[Document layout analysis data]

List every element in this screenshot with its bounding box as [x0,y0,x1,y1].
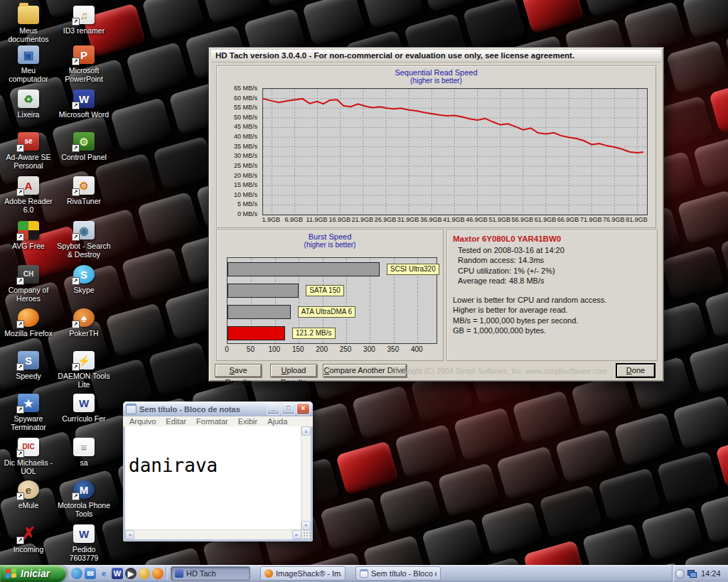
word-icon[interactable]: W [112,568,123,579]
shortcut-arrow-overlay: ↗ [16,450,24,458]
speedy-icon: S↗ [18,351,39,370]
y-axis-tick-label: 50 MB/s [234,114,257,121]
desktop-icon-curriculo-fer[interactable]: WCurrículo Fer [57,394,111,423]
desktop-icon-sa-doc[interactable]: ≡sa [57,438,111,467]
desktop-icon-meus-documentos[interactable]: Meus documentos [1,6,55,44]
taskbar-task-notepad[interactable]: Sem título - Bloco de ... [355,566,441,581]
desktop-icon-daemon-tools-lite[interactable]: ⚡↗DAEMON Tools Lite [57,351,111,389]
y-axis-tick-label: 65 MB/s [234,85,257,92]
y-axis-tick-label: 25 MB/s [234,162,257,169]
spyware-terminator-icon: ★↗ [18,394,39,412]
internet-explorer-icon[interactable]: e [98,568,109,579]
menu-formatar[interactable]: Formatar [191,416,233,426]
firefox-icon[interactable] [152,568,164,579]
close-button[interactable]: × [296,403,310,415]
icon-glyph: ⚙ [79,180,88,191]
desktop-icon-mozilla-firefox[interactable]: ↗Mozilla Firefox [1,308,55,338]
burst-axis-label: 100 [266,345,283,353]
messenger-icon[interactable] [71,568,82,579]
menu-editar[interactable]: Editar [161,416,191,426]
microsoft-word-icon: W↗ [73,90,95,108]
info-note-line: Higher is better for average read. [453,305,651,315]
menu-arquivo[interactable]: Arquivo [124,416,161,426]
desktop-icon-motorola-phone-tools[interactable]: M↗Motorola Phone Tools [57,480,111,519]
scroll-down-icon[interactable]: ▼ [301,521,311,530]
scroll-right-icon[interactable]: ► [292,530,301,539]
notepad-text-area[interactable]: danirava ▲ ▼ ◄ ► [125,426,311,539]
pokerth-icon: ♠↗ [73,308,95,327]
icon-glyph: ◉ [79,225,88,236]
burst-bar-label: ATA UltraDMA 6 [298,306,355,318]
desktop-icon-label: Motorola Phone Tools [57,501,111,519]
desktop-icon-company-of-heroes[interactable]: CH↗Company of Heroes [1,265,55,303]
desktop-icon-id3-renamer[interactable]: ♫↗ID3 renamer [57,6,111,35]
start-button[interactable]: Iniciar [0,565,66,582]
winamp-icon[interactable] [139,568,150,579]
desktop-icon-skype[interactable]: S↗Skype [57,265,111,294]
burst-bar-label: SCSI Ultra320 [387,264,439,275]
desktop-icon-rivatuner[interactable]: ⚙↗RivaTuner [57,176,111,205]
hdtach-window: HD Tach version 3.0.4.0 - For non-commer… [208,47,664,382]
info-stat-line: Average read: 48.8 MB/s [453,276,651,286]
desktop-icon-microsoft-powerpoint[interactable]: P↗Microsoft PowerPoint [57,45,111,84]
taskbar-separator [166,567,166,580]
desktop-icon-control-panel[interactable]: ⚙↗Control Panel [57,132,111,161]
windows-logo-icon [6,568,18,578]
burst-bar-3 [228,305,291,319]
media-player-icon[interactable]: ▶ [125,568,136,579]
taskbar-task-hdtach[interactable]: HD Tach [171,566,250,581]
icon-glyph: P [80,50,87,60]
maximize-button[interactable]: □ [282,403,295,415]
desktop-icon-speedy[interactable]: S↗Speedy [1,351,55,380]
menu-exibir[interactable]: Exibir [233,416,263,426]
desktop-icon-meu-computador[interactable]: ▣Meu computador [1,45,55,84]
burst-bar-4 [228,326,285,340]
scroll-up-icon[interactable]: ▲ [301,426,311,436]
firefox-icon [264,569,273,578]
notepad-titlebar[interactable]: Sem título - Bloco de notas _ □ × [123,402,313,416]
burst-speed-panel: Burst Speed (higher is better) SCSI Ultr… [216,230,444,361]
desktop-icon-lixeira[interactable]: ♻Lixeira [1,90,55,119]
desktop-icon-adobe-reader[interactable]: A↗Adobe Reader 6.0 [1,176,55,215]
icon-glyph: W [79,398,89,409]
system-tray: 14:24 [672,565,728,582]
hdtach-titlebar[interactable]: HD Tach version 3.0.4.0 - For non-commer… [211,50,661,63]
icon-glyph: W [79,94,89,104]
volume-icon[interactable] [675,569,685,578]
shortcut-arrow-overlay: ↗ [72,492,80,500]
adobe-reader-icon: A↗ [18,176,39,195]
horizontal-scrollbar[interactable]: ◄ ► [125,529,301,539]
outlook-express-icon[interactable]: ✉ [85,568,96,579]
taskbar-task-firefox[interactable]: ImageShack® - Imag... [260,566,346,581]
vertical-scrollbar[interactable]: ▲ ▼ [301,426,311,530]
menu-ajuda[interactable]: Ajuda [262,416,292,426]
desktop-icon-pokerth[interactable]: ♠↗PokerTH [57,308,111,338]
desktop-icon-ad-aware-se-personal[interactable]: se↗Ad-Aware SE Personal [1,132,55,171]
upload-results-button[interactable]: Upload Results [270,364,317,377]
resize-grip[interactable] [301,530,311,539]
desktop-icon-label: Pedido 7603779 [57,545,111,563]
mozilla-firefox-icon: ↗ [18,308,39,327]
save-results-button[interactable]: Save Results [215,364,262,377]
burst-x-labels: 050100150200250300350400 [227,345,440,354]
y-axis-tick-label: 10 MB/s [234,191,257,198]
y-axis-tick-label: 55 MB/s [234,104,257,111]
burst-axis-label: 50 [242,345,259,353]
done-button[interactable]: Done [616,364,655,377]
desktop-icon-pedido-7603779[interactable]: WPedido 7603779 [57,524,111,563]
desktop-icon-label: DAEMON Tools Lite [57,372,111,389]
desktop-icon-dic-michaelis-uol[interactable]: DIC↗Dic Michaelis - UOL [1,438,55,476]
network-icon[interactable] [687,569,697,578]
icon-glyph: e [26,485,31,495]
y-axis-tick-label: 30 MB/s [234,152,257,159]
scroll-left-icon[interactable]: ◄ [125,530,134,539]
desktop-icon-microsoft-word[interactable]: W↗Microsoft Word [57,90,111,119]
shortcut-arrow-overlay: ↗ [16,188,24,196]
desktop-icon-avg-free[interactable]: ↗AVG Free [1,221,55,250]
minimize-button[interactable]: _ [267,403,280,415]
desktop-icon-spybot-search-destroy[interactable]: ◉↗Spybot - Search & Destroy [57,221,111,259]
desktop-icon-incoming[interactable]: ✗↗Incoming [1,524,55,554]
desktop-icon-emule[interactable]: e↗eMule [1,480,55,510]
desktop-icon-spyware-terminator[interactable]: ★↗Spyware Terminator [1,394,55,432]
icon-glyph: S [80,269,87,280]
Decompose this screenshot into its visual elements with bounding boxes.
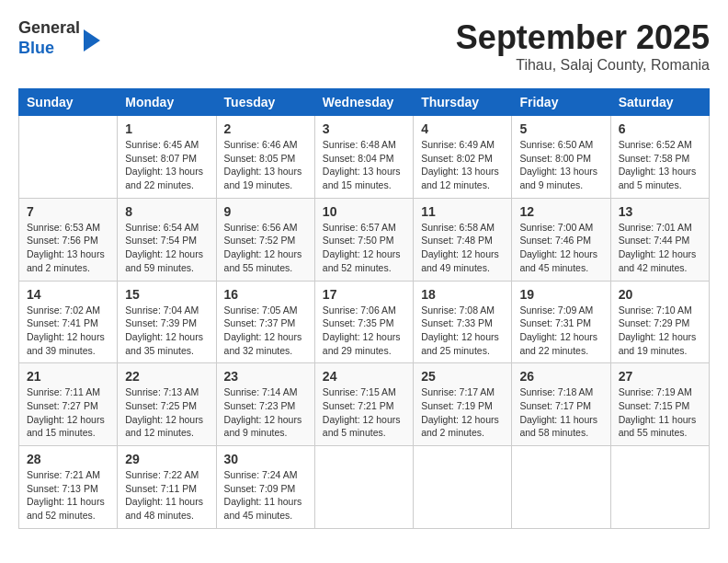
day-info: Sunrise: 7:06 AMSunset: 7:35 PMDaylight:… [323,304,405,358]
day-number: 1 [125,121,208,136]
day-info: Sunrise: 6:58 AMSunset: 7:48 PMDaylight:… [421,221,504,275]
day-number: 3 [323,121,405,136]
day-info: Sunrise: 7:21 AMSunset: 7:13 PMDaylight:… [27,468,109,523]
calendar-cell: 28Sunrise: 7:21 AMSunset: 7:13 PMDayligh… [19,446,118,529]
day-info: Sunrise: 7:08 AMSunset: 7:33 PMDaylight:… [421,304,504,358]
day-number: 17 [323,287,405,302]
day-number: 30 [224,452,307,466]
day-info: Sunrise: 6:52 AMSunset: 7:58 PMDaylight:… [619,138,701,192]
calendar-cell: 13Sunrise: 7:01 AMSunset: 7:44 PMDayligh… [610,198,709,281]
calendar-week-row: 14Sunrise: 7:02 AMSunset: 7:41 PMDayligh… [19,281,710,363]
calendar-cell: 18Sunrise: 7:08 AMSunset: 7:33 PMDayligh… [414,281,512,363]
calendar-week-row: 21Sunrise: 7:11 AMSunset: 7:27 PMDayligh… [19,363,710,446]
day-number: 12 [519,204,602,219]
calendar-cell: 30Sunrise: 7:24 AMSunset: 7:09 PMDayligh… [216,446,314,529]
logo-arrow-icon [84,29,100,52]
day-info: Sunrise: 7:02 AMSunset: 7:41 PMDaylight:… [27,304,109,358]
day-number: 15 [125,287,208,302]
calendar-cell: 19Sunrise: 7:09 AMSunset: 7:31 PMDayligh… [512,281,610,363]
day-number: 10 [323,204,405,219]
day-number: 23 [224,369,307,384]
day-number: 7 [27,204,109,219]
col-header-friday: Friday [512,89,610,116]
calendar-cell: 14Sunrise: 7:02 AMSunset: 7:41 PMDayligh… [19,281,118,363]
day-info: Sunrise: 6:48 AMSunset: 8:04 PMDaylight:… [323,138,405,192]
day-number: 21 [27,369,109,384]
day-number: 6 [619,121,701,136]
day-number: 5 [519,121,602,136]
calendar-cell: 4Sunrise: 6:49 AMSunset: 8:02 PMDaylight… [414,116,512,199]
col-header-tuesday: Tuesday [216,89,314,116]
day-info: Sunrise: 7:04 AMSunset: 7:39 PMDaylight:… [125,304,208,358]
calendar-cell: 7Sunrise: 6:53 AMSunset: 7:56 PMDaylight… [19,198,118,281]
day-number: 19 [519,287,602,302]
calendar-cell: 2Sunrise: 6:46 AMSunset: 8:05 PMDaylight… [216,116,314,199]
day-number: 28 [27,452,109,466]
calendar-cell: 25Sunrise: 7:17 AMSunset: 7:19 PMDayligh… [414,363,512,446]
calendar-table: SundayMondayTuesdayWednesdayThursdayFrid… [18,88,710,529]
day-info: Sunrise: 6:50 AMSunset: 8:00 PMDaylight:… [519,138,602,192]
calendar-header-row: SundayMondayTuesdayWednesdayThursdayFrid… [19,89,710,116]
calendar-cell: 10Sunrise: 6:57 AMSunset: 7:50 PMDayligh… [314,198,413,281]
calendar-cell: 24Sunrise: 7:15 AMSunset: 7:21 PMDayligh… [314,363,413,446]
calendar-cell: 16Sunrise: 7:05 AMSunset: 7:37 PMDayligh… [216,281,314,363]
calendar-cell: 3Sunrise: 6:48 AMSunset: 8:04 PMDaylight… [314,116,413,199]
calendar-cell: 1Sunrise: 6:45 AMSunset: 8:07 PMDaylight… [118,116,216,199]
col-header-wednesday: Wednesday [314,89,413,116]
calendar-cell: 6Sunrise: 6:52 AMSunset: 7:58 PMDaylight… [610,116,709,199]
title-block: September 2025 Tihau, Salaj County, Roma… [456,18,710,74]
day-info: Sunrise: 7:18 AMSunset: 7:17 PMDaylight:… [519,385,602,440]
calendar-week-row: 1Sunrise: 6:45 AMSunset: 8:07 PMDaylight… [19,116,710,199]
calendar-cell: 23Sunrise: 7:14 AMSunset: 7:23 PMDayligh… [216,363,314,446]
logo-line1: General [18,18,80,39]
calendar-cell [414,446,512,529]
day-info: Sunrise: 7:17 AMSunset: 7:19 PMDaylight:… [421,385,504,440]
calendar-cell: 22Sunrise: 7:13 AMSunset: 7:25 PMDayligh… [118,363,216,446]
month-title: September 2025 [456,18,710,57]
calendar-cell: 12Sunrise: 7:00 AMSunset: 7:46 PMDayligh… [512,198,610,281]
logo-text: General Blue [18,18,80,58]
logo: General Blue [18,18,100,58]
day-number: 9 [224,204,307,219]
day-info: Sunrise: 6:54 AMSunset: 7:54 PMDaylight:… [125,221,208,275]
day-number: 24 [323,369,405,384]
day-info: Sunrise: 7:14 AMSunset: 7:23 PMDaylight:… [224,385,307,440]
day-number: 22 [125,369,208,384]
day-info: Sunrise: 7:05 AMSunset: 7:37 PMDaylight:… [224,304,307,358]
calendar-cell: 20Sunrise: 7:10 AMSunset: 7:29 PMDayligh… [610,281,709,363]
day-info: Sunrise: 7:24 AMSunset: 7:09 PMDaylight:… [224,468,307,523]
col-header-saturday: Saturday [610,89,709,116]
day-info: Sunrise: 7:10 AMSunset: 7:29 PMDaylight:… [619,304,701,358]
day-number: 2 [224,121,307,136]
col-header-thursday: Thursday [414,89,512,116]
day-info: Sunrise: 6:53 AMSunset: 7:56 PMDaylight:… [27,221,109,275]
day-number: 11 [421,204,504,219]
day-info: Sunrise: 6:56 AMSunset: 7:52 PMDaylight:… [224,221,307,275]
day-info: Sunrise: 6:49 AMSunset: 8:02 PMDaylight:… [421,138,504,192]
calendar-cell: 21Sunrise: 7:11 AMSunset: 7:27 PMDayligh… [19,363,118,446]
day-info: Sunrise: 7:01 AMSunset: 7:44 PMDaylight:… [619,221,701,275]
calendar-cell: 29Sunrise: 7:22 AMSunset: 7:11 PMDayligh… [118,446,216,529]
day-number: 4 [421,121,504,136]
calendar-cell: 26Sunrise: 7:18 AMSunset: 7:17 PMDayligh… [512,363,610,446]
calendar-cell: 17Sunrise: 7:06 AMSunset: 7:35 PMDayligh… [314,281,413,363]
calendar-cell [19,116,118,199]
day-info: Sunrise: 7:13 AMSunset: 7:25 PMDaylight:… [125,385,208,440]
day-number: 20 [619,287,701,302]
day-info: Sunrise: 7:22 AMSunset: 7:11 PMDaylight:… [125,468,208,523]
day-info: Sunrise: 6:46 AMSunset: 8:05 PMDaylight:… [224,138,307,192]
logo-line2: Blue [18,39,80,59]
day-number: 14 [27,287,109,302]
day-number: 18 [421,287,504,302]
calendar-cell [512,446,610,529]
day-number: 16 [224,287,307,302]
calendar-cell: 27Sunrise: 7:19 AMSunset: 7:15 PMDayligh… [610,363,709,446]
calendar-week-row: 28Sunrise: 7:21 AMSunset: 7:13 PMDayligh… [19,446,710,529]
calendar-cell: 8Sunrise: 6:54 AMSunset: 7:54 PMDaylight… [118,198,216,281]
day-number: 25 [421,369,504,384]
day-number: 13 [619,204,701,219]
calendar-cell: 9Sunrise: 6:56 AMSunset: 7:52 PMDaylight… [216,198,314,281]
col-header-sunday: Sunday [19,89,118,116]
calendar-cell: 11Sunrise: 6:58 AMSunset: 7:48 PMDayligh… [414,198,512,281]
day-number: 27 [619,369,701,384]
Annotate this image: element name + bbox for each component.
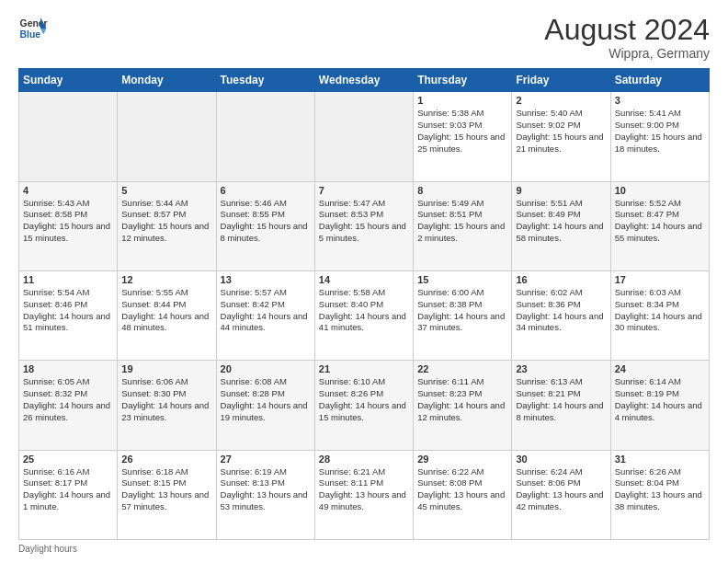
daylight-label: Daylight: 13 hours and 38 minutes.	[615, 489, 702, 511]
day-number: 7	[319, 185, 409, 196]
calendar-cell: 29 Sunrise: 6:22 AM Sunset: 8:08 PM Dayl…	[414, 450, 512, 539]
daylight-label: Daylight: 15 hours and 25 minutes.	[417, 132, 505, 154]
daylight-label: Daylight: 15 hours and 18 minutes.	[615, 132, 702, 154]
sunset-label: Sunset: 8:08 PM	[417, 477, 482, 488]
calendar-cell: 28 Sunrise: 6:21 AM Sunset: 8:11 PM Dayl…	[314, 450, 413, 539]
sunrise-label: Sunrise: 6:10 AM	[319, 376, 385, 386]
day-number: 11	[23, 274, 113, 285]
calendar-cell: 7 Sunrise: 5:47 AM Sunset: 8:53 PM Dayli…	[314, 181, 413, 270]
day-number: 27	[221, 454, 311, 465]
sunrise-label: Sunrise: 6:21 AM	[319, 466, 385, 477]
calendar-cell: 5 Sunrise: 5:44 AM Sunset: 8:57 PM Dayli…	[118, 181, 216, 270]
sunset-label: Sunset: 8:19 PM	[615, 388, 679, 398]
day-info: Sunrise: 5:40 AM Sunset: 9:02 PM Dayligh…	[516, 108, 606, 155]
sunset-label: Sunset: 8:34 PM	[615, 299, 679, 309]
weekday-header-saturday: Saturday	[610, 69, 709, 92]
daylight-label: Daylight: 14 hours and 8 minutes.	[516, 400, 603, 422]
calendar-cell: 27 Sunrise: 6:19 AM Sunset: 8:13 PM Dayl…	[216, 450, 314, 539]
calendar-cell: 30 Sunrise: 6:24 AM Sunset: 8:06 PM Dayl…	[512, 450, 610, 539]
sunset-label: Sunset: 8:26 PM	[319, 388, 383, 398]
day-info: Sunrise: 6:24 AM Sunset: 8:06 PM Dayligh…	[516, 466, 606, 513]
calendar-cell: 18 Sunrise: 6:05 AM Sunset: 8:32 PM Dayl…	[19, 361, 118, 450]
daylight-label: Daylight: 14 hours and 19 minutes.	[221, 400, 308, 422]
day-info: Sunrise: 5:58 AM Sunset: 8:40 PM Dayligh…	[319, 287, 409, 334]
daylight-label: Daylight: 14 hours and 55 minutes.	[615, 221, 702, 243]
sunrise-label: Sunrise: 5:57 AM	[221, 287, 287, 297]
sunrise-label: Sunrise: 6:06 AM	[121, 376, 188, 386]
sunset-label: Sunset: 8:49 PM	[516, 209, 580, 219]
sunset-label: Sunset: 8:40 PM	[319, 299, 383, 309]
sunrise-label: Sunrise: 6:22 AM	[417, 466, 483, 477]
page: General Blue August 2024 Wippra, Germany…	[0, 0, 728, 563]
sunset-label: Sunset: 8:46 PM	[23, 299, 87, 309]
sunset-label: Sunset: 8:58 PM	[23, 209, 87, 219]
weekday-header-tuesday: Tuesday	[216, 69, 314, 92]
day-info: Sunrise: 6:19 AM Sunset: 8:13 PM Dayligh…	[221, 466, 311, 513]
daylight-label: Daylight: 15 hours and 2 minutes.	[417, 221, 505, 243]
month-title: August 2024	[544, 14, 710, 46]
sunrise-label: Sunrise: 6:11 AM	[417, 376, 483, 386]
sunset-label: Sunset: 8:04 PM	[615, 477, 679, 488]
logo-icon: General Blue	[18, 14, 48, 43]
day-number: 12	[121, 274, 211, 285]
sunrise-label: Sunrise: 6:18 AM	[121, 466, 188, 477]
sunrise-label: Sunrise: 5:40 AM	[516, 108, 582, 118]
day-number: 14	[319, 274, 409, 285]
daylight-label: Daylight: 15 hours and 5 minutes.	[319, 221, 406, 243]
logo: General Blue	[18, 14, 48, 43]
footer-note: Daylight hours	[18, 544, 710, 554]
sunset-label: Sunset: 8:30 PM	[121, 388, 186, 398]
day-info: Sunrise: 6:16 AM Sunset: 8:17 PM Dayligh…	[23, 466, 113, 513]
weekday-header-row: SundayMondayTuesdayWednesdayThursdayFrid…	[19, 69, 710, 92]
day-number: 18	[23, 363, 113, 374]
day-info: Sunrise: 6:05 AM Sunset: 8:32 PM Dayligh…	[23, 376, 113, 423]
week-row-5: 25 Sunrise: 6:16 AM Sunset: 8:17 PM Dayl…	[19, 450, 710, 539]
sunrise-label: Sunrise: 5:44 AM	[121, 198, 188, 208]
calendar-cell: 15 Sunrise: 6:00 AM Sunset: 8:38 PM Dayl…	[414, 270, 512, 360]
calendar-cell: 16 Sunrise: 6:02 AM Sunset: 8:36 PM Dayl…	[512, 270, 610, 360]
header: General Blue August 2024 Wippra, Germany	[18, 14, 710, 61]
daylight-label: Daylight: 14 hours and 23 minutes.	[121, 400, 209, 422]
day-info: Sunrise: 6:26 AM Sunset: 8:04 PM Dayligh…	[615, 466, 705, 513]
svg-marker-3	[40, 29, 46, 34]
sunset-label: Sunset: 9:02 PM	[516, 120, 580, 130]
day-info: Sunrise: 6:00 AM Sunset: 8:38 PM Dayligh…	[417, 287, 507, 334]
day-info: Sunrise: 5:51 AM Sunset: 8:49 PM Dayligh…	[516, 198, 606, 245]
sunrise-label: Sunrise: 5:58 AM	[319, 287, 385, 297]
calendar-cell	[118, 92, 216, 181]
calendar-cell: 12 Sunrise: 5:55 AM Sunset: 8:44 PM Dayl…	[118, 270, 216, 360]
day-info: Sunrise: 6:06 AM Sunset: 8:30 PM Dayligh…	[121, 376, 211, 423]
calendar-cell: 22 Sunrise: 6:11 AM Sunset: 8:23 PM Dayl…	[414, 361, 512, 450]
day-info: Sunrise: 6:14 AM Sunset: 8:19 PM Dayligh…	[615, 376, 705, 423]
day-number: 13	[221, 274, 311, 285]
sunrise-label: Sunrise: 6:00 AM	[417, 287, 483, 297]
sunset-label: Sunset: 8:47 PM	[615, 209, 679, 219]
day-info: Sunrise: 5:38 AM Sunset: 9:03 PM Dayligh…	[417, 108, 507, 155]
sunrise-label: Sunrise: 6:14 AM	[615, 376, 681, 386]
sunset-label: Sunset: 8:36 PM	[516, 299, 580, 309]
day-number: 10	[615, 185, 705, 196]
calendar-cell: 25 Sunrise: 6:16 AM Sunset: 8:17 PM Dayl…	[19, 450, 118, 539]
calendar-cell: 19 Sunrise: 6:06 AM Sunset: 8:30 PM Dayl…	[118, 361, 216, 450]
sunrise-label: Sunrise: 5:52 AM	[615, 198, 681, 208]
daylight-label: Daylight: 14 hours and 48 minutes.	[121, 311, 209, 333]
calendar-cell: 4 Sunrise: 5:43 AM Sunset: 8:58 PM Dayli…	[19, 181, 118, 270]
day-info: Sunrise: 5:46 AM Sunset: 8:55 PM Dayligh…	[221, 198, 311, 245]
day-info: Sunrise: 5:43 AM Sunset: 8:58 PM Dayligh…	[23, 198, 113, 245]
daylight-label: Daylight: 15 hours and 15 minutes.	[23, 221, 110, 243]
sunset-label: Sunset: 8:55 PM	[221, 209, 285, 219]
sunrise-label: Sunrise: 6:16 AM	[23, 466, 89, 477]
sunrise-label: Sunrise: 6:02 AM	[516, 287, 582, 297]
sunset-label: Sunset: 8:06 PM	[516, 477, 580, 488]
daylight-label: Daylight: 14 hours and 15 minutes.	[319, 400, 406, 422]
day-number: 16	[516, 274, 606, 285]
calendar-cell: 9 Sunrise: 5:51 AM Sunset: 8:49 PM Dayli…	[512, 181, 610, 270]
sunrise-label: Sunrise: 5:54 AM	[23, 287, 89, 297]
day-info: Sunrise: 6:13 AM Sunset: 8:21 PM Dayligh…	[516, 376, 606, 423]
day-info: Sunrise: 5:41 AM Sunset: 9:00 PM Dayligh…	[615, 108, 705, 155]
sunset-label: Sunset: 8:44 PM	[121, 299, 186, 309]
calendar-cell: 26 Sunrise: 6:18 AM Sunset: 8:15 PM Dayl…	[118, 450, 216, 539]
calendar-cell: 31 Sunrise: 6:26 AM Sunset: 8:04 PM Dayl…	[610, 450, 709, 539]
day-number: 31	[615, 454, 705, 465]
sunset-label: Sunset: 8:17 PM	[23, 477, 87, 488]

Work item: Say how many lines of the data include the word "arrow". Respond with the number alone.

Solved exercise: 4